ステアリン酸系化合物としては、ステアリン酸;ステアリン酸メチル、ステアリン酸エチル、ステアリン酸モノグリセライド等のステアリン酸エステル;ステアリン酸アミド;ステアリン酸ナトリウム、ステアリン酸カルシウム、ステアリン酸亜鉛、ステアリン酸リチウム、ステアリン酸マグネシウム等のステアリン酸金属塩;12−ヒドロキシステアリン酸、12−ヒドロキシステアリン酸ナトリウム、12−ヒドロキシステアリン酸亜鉛、12−ヒドロキシステアリン酸カルシウム、12−ヒドロキシステアリン酸リチウム、12−ヒドロキシステアリン酸マグネシウム等の12−ヒドロキシステアリン酸とその金属塩等が挙げられる。好ましくはステアリン酸である。

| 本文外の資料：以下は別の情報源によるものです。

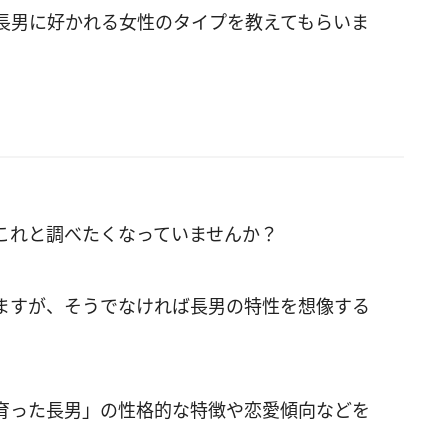
長男に好かれる女性のタイプを教えてもらいま
これと調べたくなっていませんか？
ますが、そうでなければ長男の特性を想像する
育った長男」の性格的な特徴や恋愛傾向などを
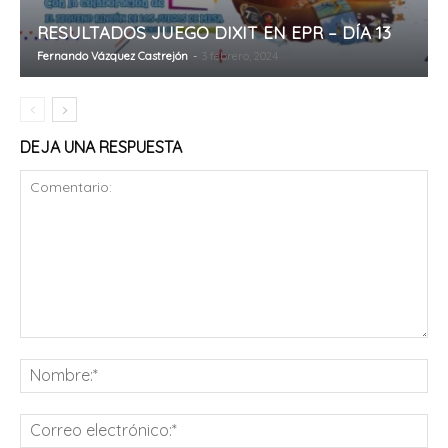
RESULTADOS JUEGO DIXIT EN EPR – DÍA 13
Fernando Vázquez Castrejón
-
3 febrero, 2024
DEJA UNA RESPUESTA
Comentario:
No
Co
ele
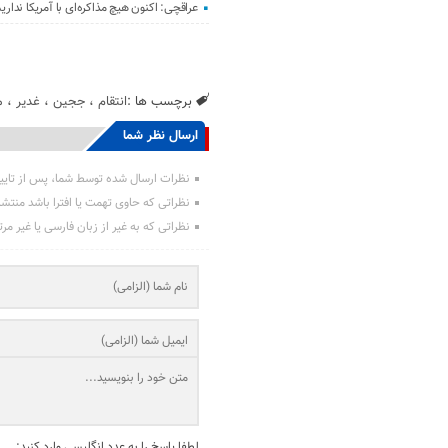
عراقچی: اکنون هیچ مذاکره‌ای با آمریکا نداری
برچسب ها :
انتقام
،
ججین
،
غدیر
،
م
ارسال نظر شما
نظرات ارسال شده توسط شما، پس از تایی
نظراتی که حاوی تهمت یا افترا باشد منتش
نظراتی که به غیر از زبان فارسی یا غیر مر
لطفا پاسخ را به عدد انگلیسی وارد کنید:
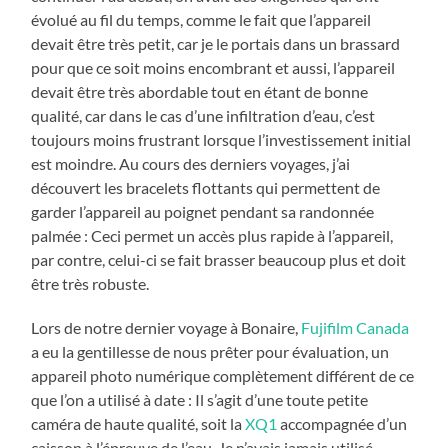
évolué au fil du temps, comme le fait que l’appareil
devait être très petit, car je le portais dans un brassard
pour que ce soit moins encombrant et aussi, l’appareil
devait être très abordable tout en étant de bonne
qualité, car dans le cas d’une infiltration d’eau, c’est
toujours moins frustrant lorsque l’investissement initial
est moindre. Au cours des derniers voyages, j’ai
découvert les bracelets flottants qui permettent de
garder l’appareil au poignet pendant sa randonnée
palmée : Ceci permet un accès plus rapide à l’appareil,
par contre, celui-ci se fait brasser beaucoup plus et doit
être très robuste.
Lors de notre dernier voyage à Bonaire,
Fujifilm Canada
a eu la gentillesse de nous prêter pour évaluation, un
appareil photo numérique complètement différent de ce
que l’on a utilisé à date : Il s’agit d’une toute petite
caméra de haute qualité, soit la
XQ1
accompagnée d’un
caisson à l’épreuve de l’eau. Je n’avais jamais utilisé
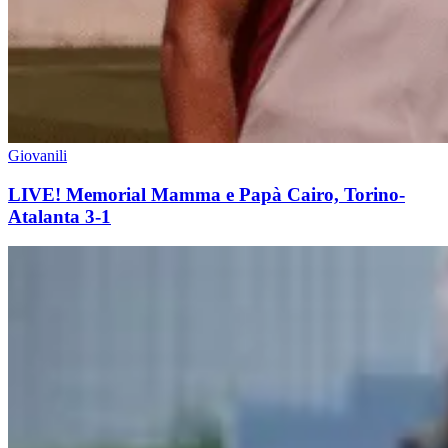
Giovanili
LIVE! Memorial Mamma e Papà Cairo, Torino-
Atalanta 3-1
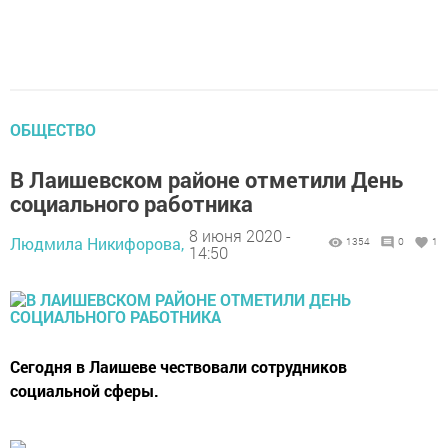
ОБЩЕСТВО
В Лаишевском районе отметили День
социального работника
8 июня 2020 -
Людмила Никифорова,
1354
0
1
14:50
Сегодня в Лаишеве чествовали сотрудников
социальной сферы.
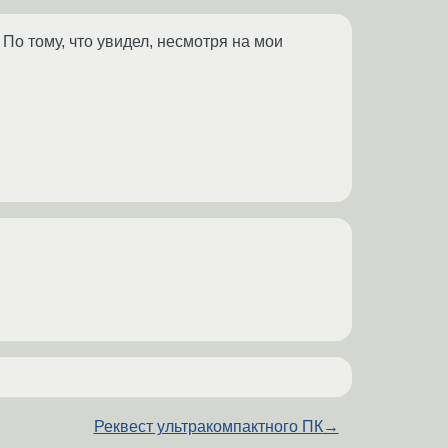
 По тому, что увидел, несмотря на мои
Реквест ультракомпактного ПК
→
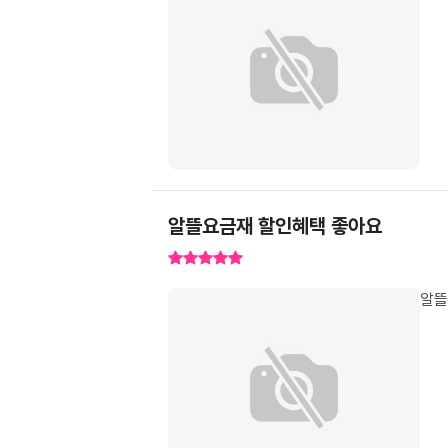
알뜰요금재 할인혜택 좋아요
알뜰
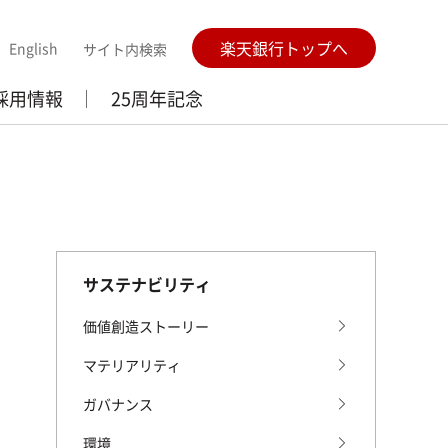
楽天銀行トップへ
English
サイト内検索
採用情報
25周年記念
サステナビリティ
価値創造ストーリー
マテリアリティ
ガバナンス
環境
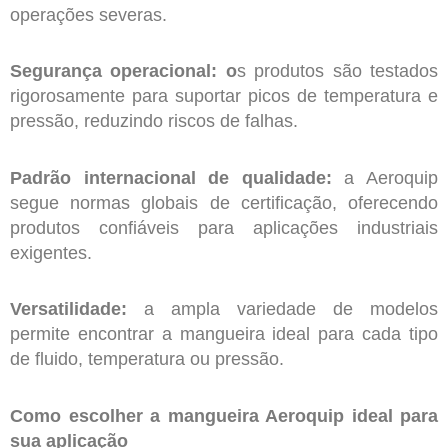
operações severas.
Segurança operacional: o
s produtos são testados
rigorosamente para suportar picos de temperatura e
pressão, reduzindo riscos de falhas.
Padrão internacional de qualidade:
a Aeroquip
segue normas globais de certificação, oferecendo
produtos confiáveis para aplicações industriais
exigentes.
Versatilidade:
a ampla variedade de modelos
permite encontrar a mangueira ideal para cada tipo
de fluido, temperatura ou pressão.
Como escolher a mangueira Aeroquip ideal para
sua aplicação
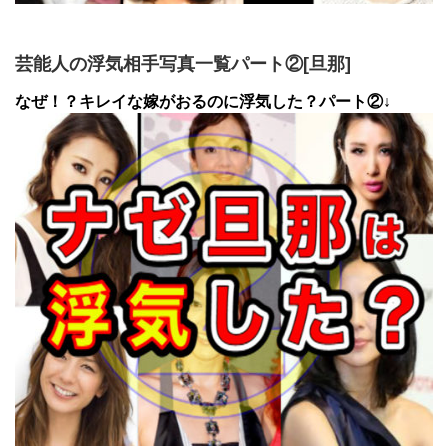
芸能人の浮気相手写真一覧パート②[旦那]
なぜ！？キレイな嫁がおるのに浮気した？パート②↓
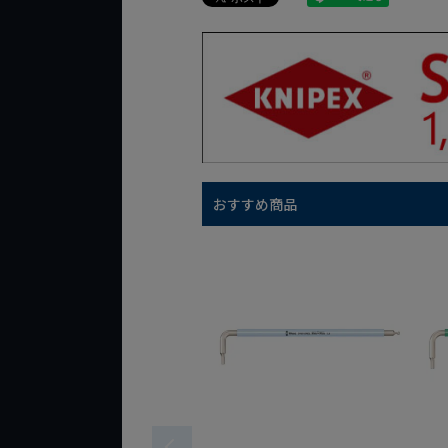
おすすめ商品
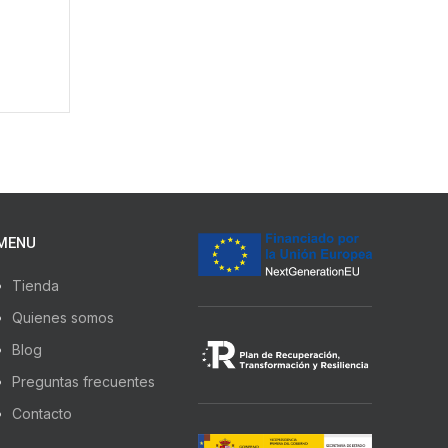
MENU
Tienda
Quienes somos
Blog
Preguntas frecuentes
Contacto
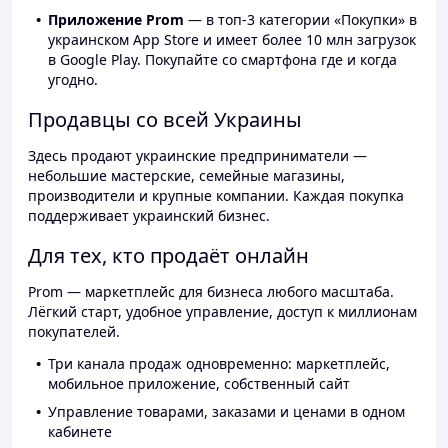
Приложение Prom
— в топ-3 категории «Покупки» в
украинском App Store и имеет более 10 млн загрузок
в Google Play. Покупайте со смартфона где и когда
угодно.
Продавцы со всей Украины
Здесь продают украинские предприниматели —
небольшие мастерские, семейные магазины,
производители и крупные компании. Каждая покупка
поддерживает украинский бизнес.
Для тех, кто продаёт онлайн
Prom — маркетплейс для бизнеса любого масштаба.
Лёгкий старт, удобное управление, доступ к миллионам
покупателей.
Три канала продаж одновременно: маркетплейс,
мобильное приложение, собственный сайт
Управление товарами, заказами и ценами в одном
кабинете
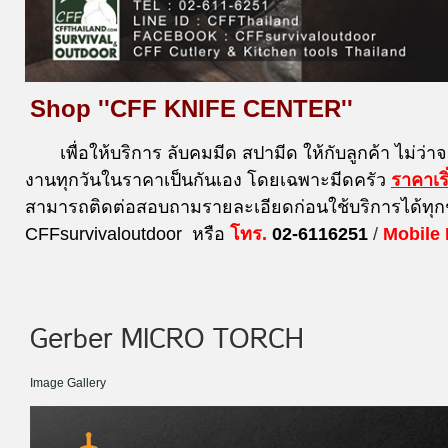
Shop ''CFF KNIFE CENTER''
เพื่อให้บริการ ลับคมมีด สปามีด ให้กับลูกค้า ไม่ว่า
งานทุกวันในราคาเป็นกันเอง โดยเฉพาะมีดครัว
ราคาเร
สามารถติดต่อสอบถามรายละเอียดก่อนใช้บริการได้ทุก
CFFsurvivaloutdoor หรือ
โทร.
02-6116251
/
Mobile
Gerber MICRO TORCH
Image Gallery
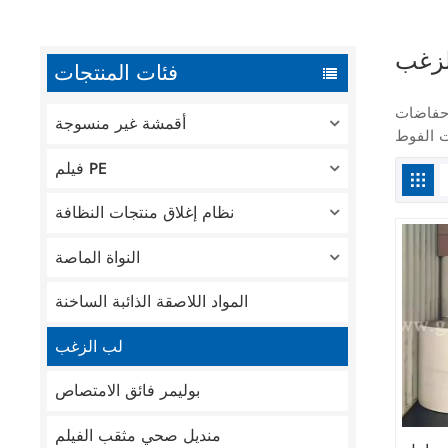
فئات المنتجات
 حفاضات
أقمشة غير منسوجة
فيلم PE
نظام إغلاق منتجات النظافة
النواة الماصة
المواد اللاصقة الذائبة الساخنة
لب الزغب
بوليمر فائق الامتصاص
منديل صحي مثقب الفيلم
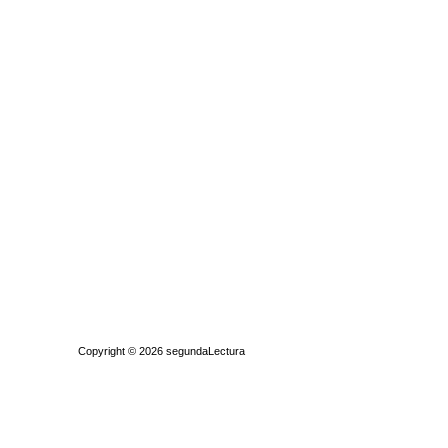
Quiénes somos
|
Búsqueda Avanzada
|
Contacto
|
Comprar y vende
Copyright © 2026
segundaLectura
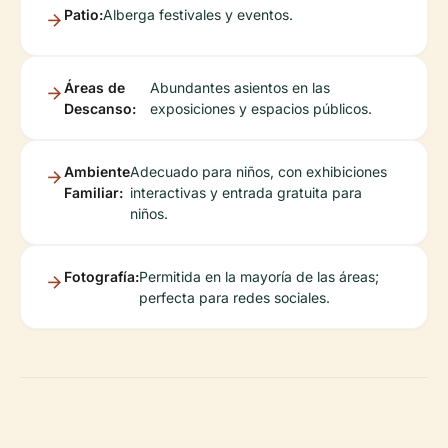
Patio:
Alberga festivales y eventos.
Áreas de
Abundantes asientos en las
Descanso:
exposiciones y espacios públicos.
Ambiente
Adecuado para niños, con exhibiciones
Familiar:
interactivas y entrada gratuita para
niños.
Fotografía:
Permitida en la mayoría de las áreas;
perfecta para redes sociales.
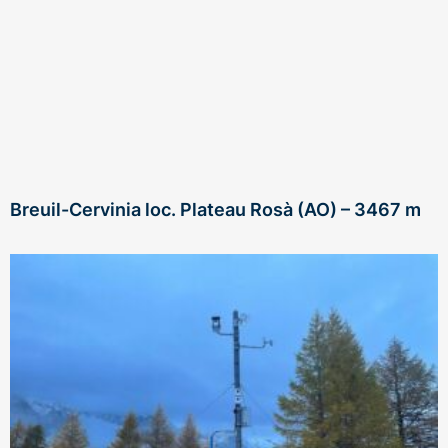
Breuil-Cervinia loc. Plateau Rosà (AO) – 3467 m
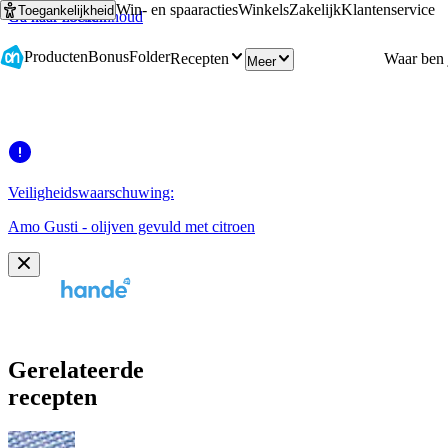
Win- en spaaracties
Winkels
Zakelijk
Klantenservice
Toegankelijkheid
Ga naar hoofdinhoud
Ga naar zoeken
Producten
Bonus
Folder
Recepten
Meer
Veiligheidswaarschuwing:
Amo Gusti - olijven gevuld met citroen
Gerelateerde
recepten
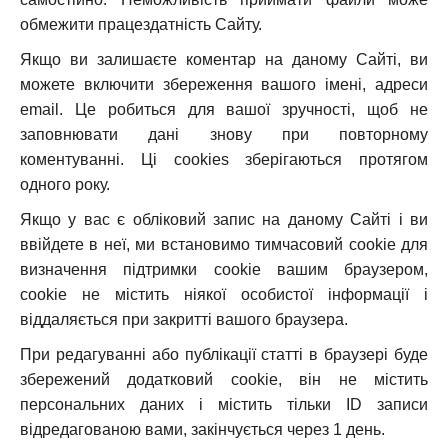
обмежити працездатність Сайту.
Якщо ви залишаєте коментар на даному Сайті, ви
можете включити збереження вашого імені, адреси
email. Це робиться для вашої зручності, щоб не
заповнювати дані знову при повторному
коментуванні. Ці cookies зберігаються протягом
одного року.
Якщо у вас є обліковий запис на даному Сайті і ви
ввійдете в неї, ми встановимо тимчасовий cookie для
визначення підтримки cookie вашим браузером,
cookie не містить ніякої особистої інформації і
віддаляється при закритті вашого браузера.
При редагуванні або публікації статті в браузері буде
збережений додатковий cookie, він не містить
персональних даних і містить тільки ID записи
відредагованою вами, закінчується через 1 день.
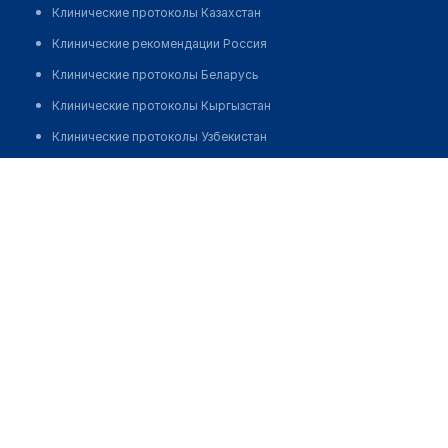
Клинические протоколы Казахстан
Клинические рекомендации Россия
Клинические протоколы Беларусь
Клинические протоколы Кыргызстан
Клинические протоколы Узбекистан
Клинические протоколы диагностики и лечения
Аптека на Кассина 2 (Каменка)
Обзоры мировой медицинской периодики
Заболевания: обзорные статьи
Новости здравоохранения
Медикаменты
Лабораторные показатели
Медицинские термины
Мобильные приложения
клиникам
МИС для клиники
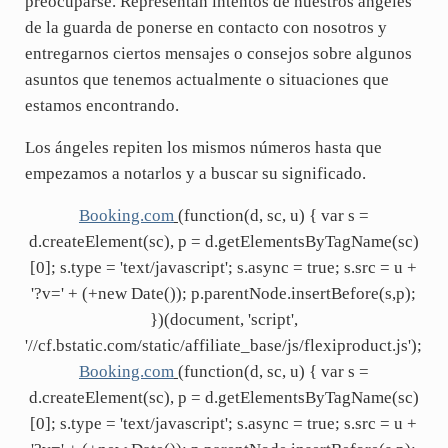
preocuparse. Representan intentos de nuestros ángeles
de la guarda de ponerse en contacto con nosotros y
entregarnos ciertos mensajes o consejos sobre algunos
asuntos que tenemos actualmente o situaciones que
estamos encontrando.
Los ángeles repiten los mismos números hasta que
empezamos a notarlos y a buscar su significado.
Booking.com
(function(d, sc, u) { var s =
d.createElement(sc), p = d.getElementsByTagName(sc)
[0]; s.type = 'text/javascript'; s.async = true; s.src = u +
'?v=' + (+new Date()); p.parentNode.insertBefore(s,p);
})(document, 'script',
'//cf.bstatic.com/static/affiliate_base/js/flexiproduct.js');
Booking.com
(function(d, sc, u) { var s =
d.createElement(sc), p = d.getElementsByTagName(sc)
[0]; s.type = 'text/javascript'; s.async = true; s.src = u +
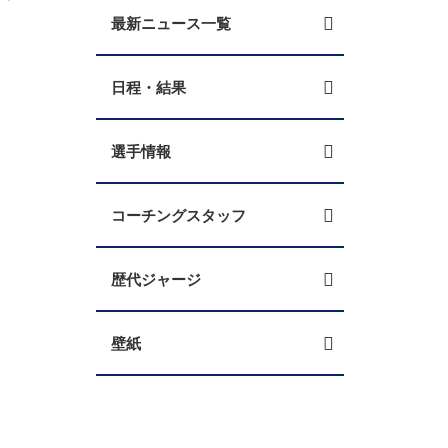
最新ニュース一覧
日程・結果
選手情報
コーチングスタッフ
歴代ジャージ
壁紙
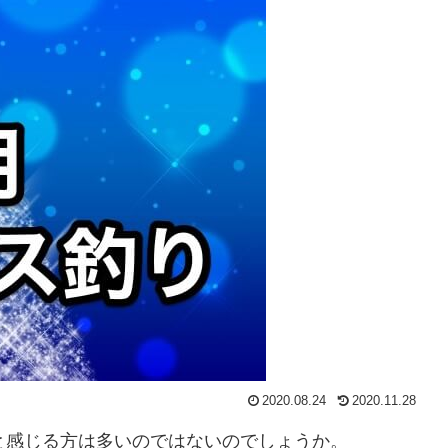
2020.08.24
2020.11.28
と感じる方は多いのではないのでしょうか。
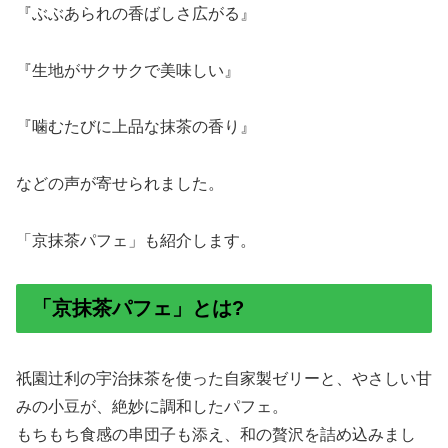
『ぶぶあられの香ばしさ広がる』
『生地がサクサクで美味しい』
『噛むたびに上品な抹茶の香り』
などの声が寄せられました。
「京抹茶パフェ」も紹介します。
「京抹茶パフェ」とは?
祇園辻利の宇治抹茶を使った自家製ゼリーと、やさしい甘
みの小豆が、絶妙に調和したパフェ。
もちもち食感の串団子も添え、和の贅沢を詰め込みまし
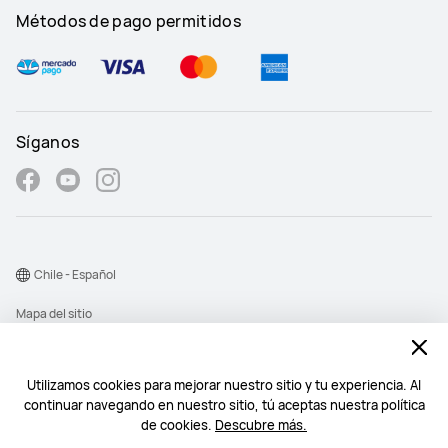
Métodos de pago permitidos
Síganos
Chile - Español
Mapa del sitio
Términos de uso
Declaración de privacidad
Utilizamos cookies para mejorar nuestro sitio y tu experiencia. Al
continuar navegando en nuestro sitio, tú aceptas nuestra política
Cookies
de cookies.
Descubre más.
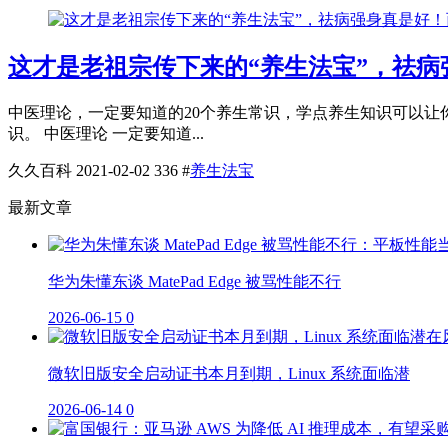
这才是老祖宗传下来的“养生法宝”，祛病
中医理论，一定要知道的20个养生常识，学点养生知识可以让
识。 中医理论 一定要知道...
久久百科
2021-02-02
336
#
养生法宝
最新文章
华为朱懂东谈 MatePad Edge 被骂性能不行
2026-06-15
0
微软旧版安全启动证书本月到期，Linux 系统面临潜
2026-06-14
0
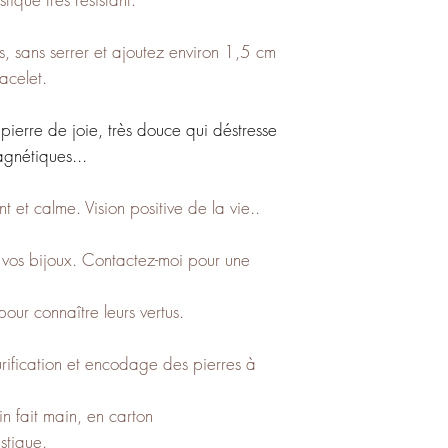
s, sans serrer et ajoutez environ 1,5 cm
racelet.
pierre de joie, très douce qui déstresse
gnétiques...
et calme. Vision positive de la vie..
c vos bijoux. Contactez-moi pour une
our connaître leurs vertus.
ification et encodage des pierres à
in fait main, en carton
stique.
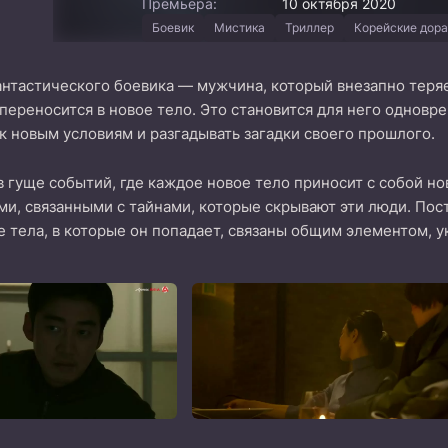
Премьера:
10 октября 2020
Боевик
Мистика
Триллер
Корейские дор
нтастического боевика — мужчина, который внезапно теряе
 переносится в новое тело. Это становится для него однов
к новым условиям и разгадывать загадки своего прошлого.
в гуще событий, где каждое новое тело приносит с собой н
и, связанными с тайнами, которые скрывают эти люди. Пос
е тела, в которые он попадает, связаны общим элементом, 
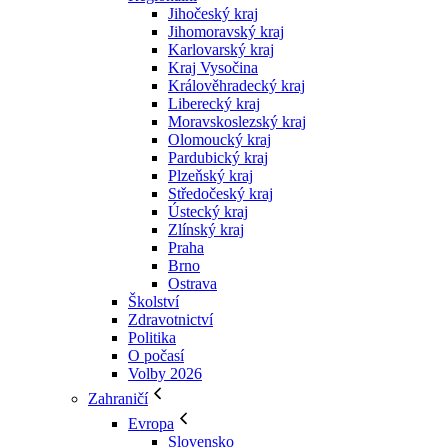
Jihočeský kraj
Jihomoravský kraj
Karlovarský kraj
Kraj Vysočina
Králověhradecký kraj
Liberecký kraj
Moravskoslezský kraj
Olomoucký kraj
Pardubický kraj
Plzeňský kraj
Středočeský kraj
Ústecký kraj
Zlínský kraj
Praha
Brno
Ostrava
Školství
Zdravotnictví
Politika
O počasí
Volby 2026
Zahraničí
Evropa
Slovensko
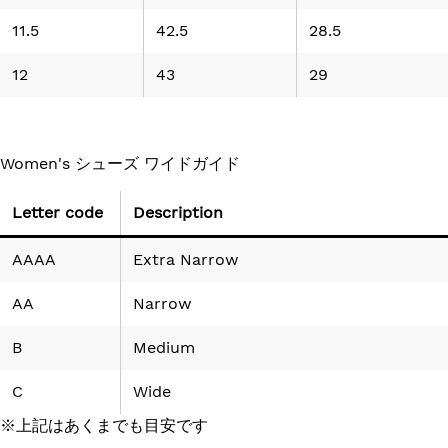
11.5
42.5
28.5
12
43
29
Women's シューズ ワイドガイド
Letter code
Description
AAAA
Extra Narrow
AA
Narrow
B
Medium
C
Wide
※上記はあくまでも目安です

樹脂層(a)における滑剤の含有量は、ポリ(メタ)アクリレートとゴム弾性体粒子との合計100質量部に対して、通常0.15質量部以下であり、好ましくは0.1質量部以下であり、さらに好ましくは0.07質量部以下である。滑剤の含有量が多すぎると、滑剤が樹脂層(a)からブリードアウトしたり、本フィルムの透明性を低下させたりすることがある。
また、樹脂層(a)は、蛍光増白剤、分散剤、熱安定剤、光安定剤、紫外線吸収剤、赤外線吸収剤、帯電防止剤及び、酸化防止剤等の添加剤を含有してもよい。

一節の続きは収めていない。